→ Extracted page text data
*** Block opens ***
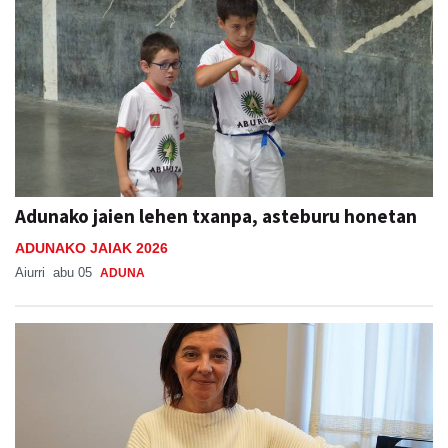
Adunako jaien lehen txanpa, asteburu honetan
ADUNAKO JAIAK 2026
Aiurri
abu 05
ADUNA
*** Block closes ***
→ Work order
Omit the pictures; print the records above exactly.

→ Exercise output
Adunako jaien lehen txanpa, asteburu honetan
ADUNAKO JAIAK 2026
Aiurri
abu 05
ADUNA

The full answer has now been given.